Tip #4: Central bias is real and it matters
People tend to look at the center of an image almost immediately after it appears. This is known as central fixation bias, and it’s a fundamental characteristic of human vision, not a flaw in your study.
This means:
📌 Center placement ≠ organic attention
📌 Early fixations often reflect bias, not interest
📌 Anything placed dead‑center is artificially privileged
To reduce the impact of central bias:
Analyze fixations starting 0.5–1 second after onset
Place key elements away from the dead center
Avoid testing competing designs where one is centered and another isn’t
If a stakeholder proudly shows you a heatmap with a huge red blob in the middle and asked to draw conclusions from it — proceed with caution.
Tip #5a: AOIs should never touch
Even with today’s eye tracking technology accuracy still has limits. Tobii's remote systems typically operate between 0.2 and 0.5 degrees, with wearable solutions from 0.6 degrees of visual angle.
If your AOIs touch, you introduce ambiguity.
When fixations land on borders, it becomes unclear which AOI they belong to, and noise can easily be mistaken for meaningful data.
Well‑defined AOIs should:
Be slightly larger than the object (add ~0.5° padding)
Be separated from other AOIs with clear white space
Reflect the real visual grouping your research question requires
Clean AOIs produce clean metrics. Poorly defined AOIs produce fiction.
Tip #5b: Overlapping AOIs cause more problems than you think
If touching AOIs are risky, overlapping AOIs are worse, particularly in
wearable eye tracking, where the scene is constantly moving.
Overlapping AOIs can cause:
One fixation being counted twice
Misassigned fixations due to layer priority
Lost fixations if occlusion isn't handled
Errors introduced by interpolation when objects resize or move in depth
When working with dynamic AOIs:
Use keyframes generously
Review interpolated frames, not just endpoints
Explicitly manage occlusions
If AOIs overlap, you’re no longer analyzing attention, you’re analyzing how the software resolves conflicts.

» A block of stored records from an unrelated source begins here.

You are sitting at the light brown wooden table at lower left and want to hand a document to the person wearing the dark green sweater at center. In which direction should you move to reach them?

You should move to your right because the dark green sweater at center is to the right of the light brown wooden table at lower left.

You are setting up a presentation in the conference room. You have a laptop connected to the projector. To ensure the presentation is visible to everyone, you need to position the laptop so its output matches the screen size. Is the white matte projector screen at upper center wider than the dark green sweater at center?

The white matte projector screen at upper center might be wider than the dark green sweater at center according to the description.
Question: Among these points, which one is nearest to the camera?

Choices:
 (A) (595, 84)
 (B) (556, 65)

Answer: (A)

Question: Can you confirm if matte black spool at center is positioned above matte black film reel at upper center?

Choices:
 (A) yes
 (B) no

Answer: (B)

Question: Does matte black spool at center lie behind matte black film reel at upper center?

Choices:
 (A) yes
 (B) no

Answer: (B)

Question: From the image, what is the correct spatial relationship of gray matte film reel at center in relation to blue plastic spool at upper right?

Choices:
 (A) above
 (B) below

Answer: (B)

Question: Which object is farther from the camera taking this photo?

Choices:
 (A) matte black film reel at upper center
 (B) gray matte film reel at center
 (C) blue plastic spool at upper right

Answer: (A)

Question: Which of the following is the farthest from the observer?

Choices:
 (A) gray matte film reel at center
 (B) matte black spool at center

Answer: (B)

If a real store isn’t practical, Tobii Sticky lets you set up realistic digital shelves for online packaging studies. By arranging pack shots as they would appear in store, you can control layout, spacing, and AOI boundaries far more precisely. Done well, this makes it easier to study visibility and findability while keeping AOIs clean, interpretable, and fit for reliable analysis.
If you want to go deeper here, our AOI Area Calculator can help validate AOI size and placement beyond what’s available in Tobii Pro Lab.
Why every step matters
Over the years, I’ve seen plenty of studies where one or two things were done well and the rest quietly assumed and that’s usually where problems start.

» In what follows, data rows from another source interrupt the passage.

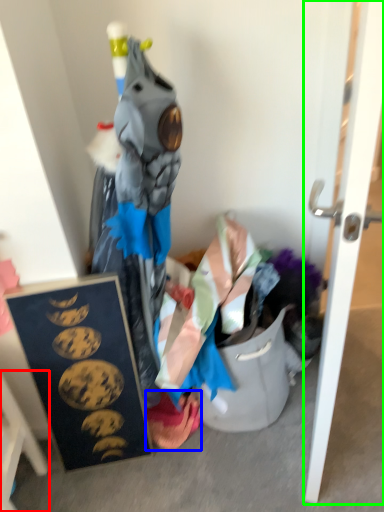 Question: Which object is the closest to the furniture (highlighted by a red box)? Choose among these: underclothes (highlighted by a blue box) or door (highlighted by a green box).

Choices:
 (A) underclothes
 (B) door

Answer: (A) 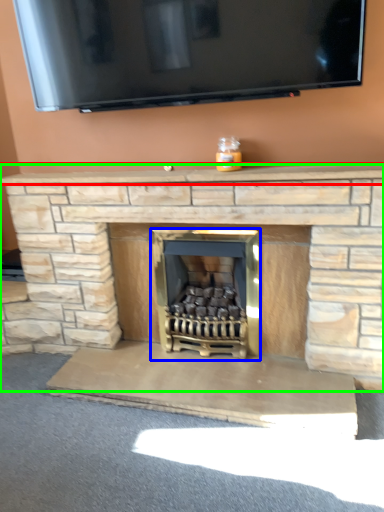 Question: Which object is the farthest from mantle (highlighted by a red box)? Choose among these: wood burning stove (highlighted by a blue box) or fireplace (highlighted by a green box).

Choices:
 (A) wood burning stove
 (B) fireplace

Answer: (A) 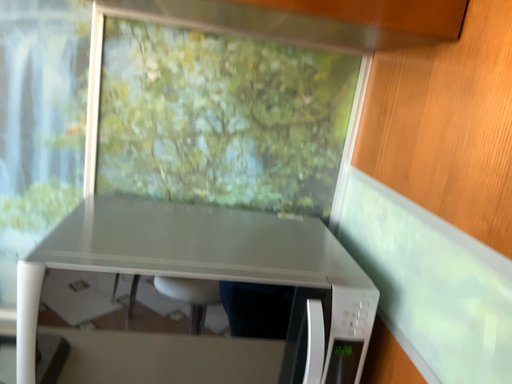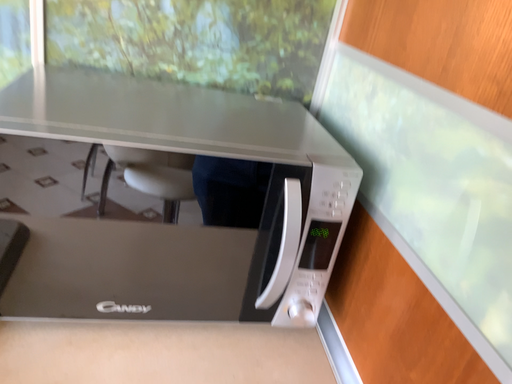 Question: Which way did the camera rotate in the video?

Choices:
 (A) rotated upward
 (B) rotated downward

Answer: (B) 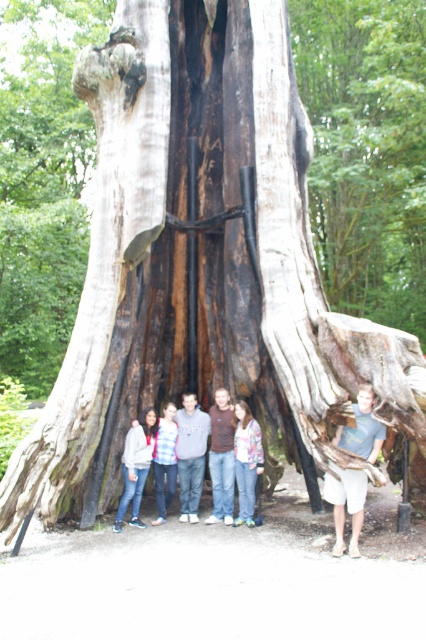 Question: Which point is closer to the camera taking this photo?

Choices:
 (A) (359, 492)
 (B) (121, 460)

Answer: (A)

Question: Which point is farther to the camera?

Reliable insight comes from treating the process as a whole. Replaying your data without piloting the study won’t save you if the setup was flawed. Piloting without respecting the limits of the methodology won’t help if your analysis overreaches.
Each step supports the others and it’s only when they’re all in place that the data starts to earn your trust.
Remember these three things:
Replay your data
Pilot your study
Respect the limits of the methodology
Get those right, eye tracking will reward you with insights that few other methods can offer.